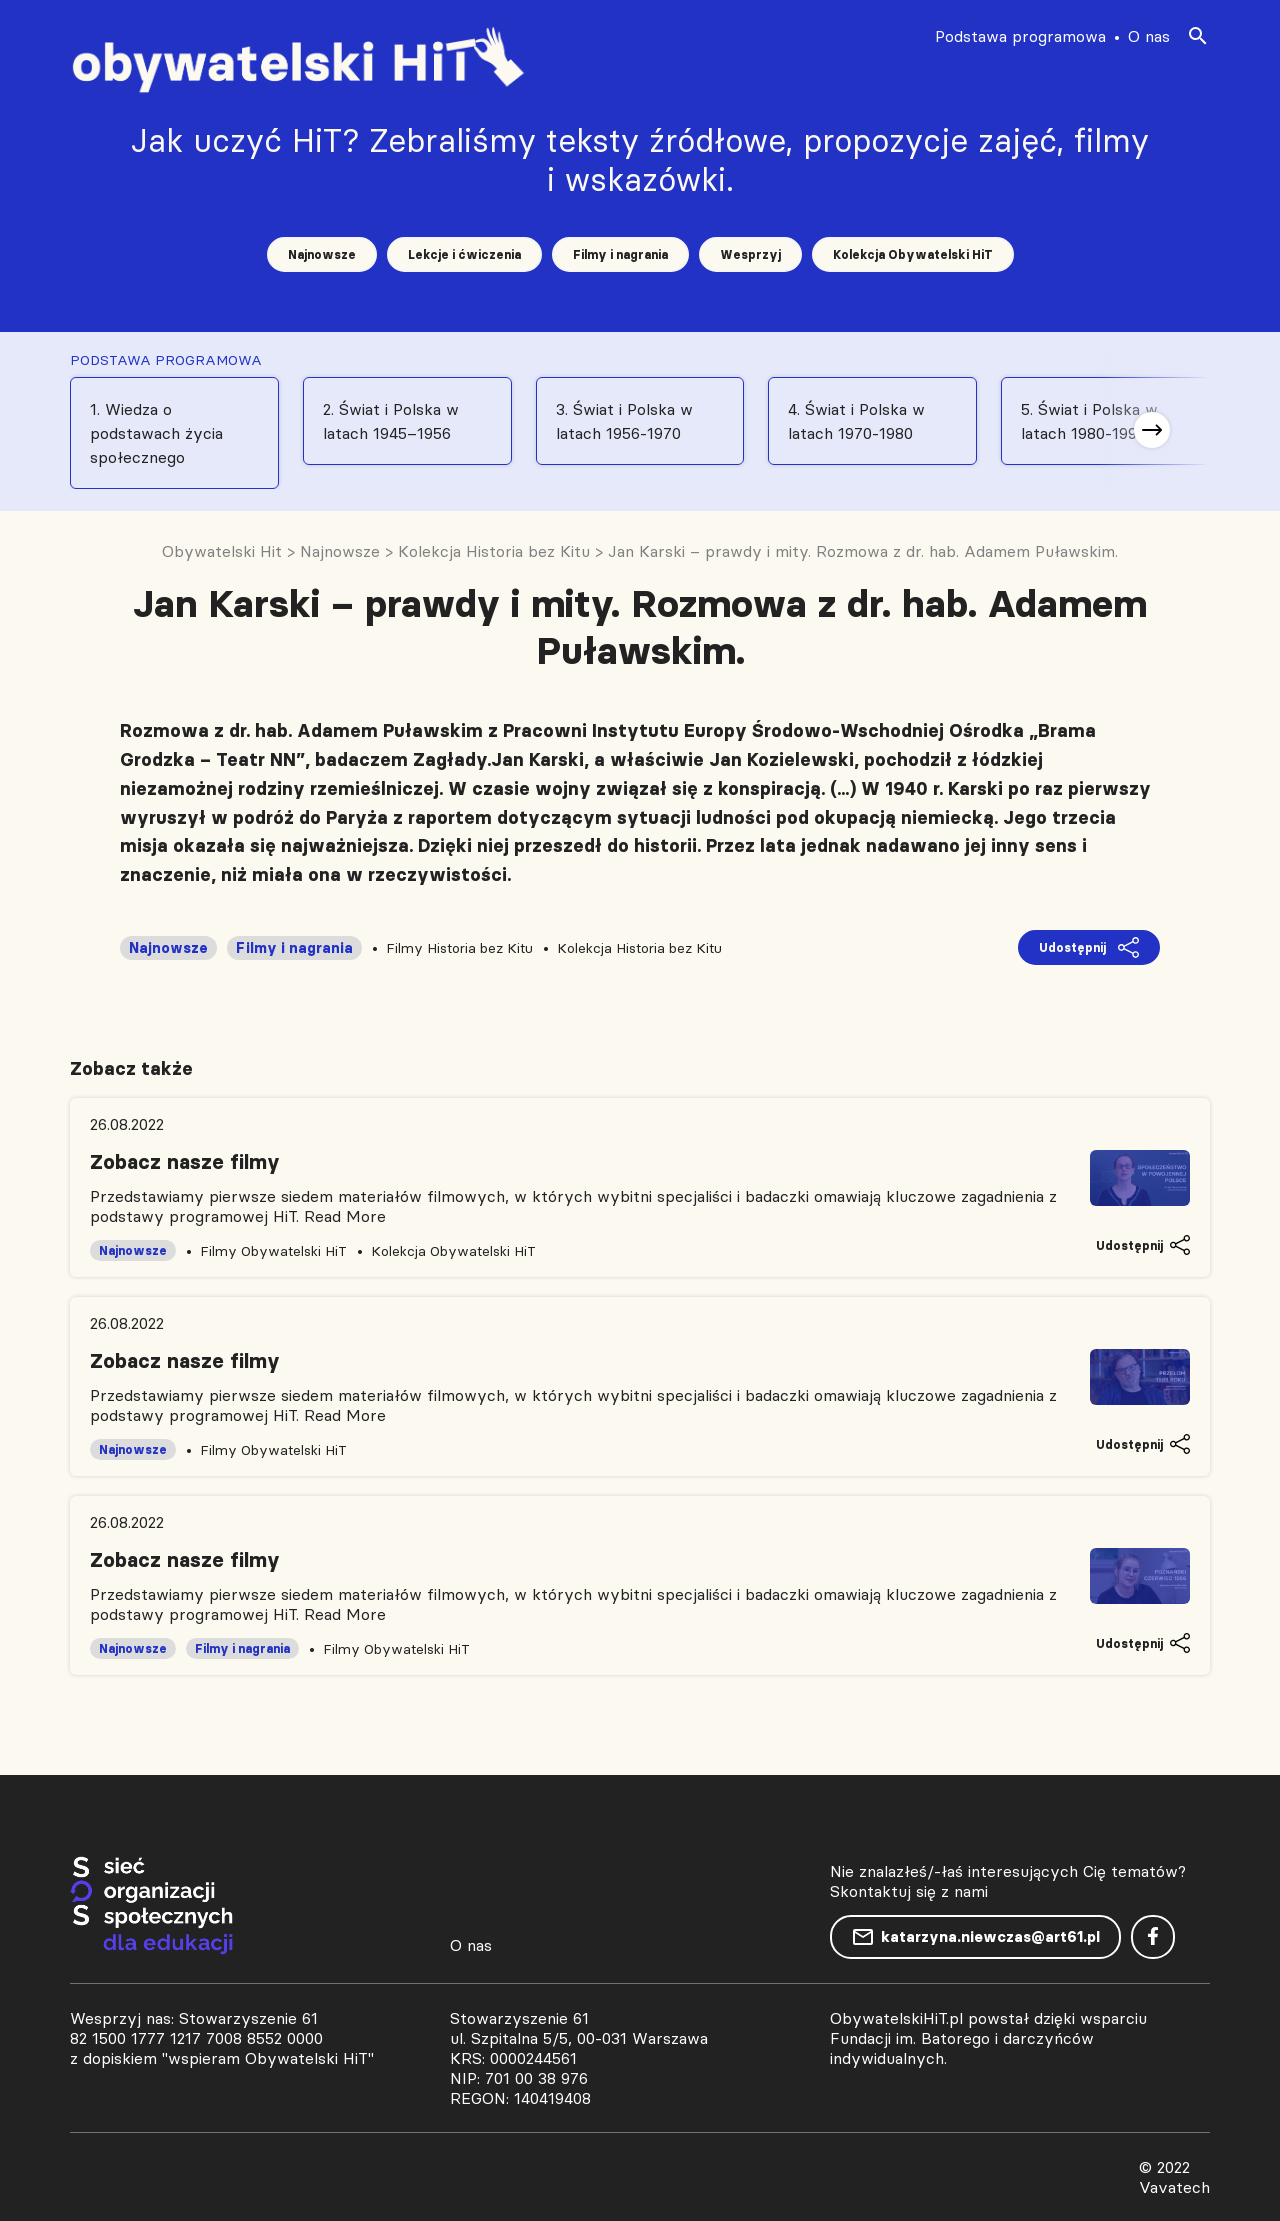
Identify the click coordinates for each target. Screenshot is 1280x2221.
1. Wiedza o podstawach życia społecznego (156, 433)
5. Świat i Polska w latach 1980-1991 (1089, 421)
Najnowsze (322, 254)
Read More (345, 1216)
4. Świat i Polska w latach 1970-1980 (856, 421)
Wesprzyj (750, 254)
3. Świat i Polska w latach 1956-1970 (624, 421)
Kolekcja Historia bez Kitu (639, 948)
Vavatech (1174, 2187)
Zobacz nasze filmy (185, 1162)
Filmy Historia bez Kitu (459, 948)
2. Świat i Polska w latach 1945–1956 (391, 421)
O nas (1149, 36)
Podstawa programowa (1020, 36)
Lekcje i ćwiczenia (464, 254)
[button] (1152, 430)
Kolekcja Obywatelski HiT (913, 254)
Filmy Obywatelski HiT (273, 1251)
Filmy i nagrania (620, 254)
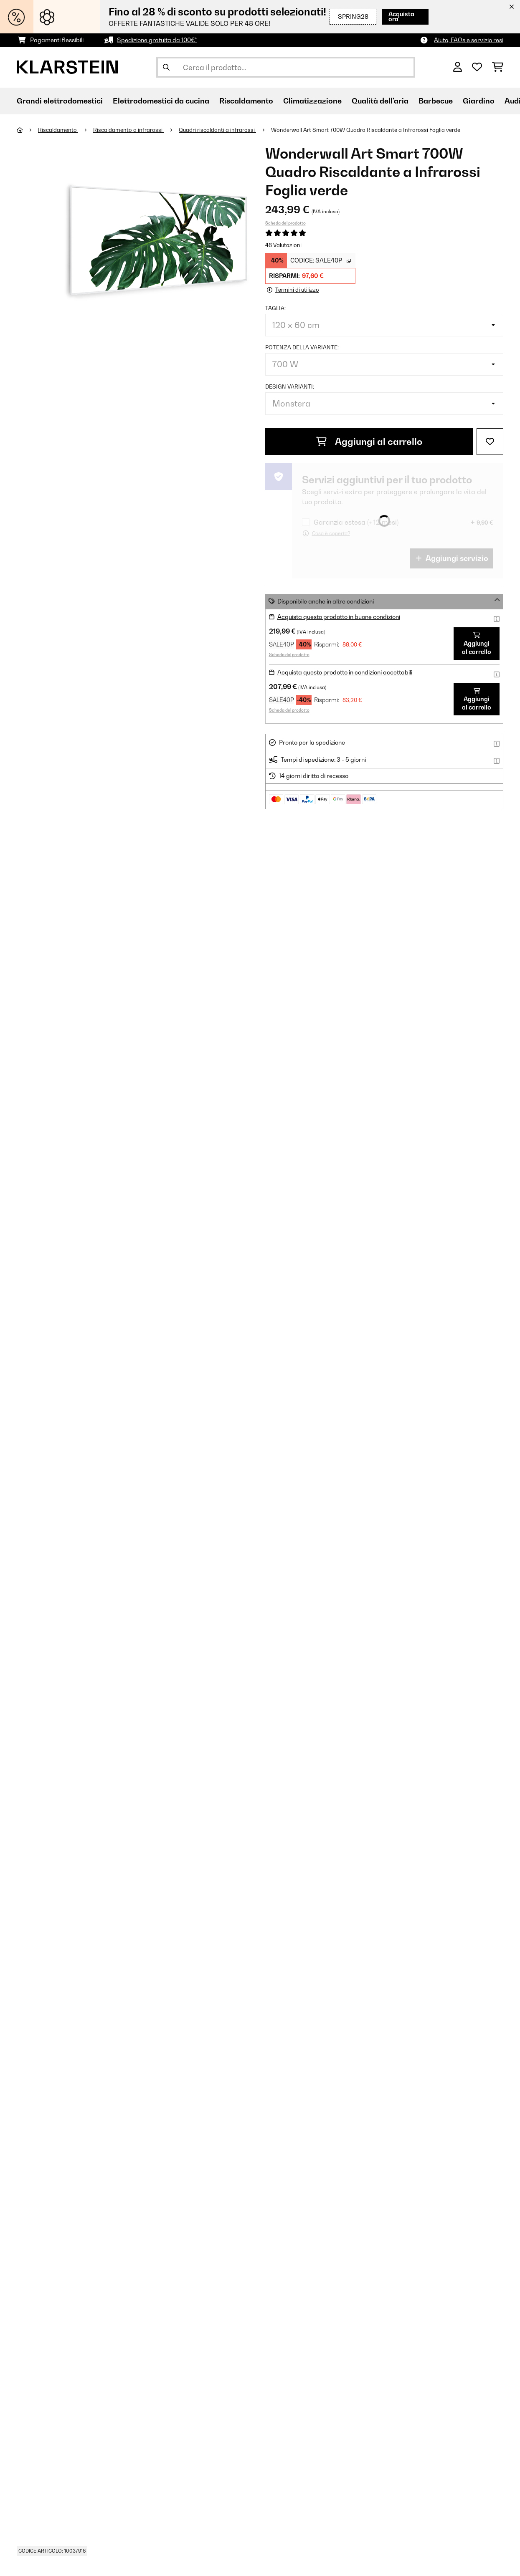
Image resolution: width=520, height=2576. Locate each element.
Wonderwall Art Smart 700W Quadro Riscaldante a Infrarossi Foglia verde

######

Task to carry out: Please retype, exactly as they appear, the lines from the one with "Podstawa programowa (1020, 36)" through the final line of the material, both included, and drop any pictures.

Response:
Podstawa programowa (1020, 36)
Lekcje i ćwiczenia (464, 254)
[button] (1152, 430)
Kolekcja Obywatelski HiT (913, 254)
Filmy Obywatelski HiT (273, 1251)
Filmy i nagrania (620, 254)
Image resolution: width=520, height=2576. Locate each element.
Wonderwall Art Smart 700W Quadro Riscaldante a Infrarossi Foglia verde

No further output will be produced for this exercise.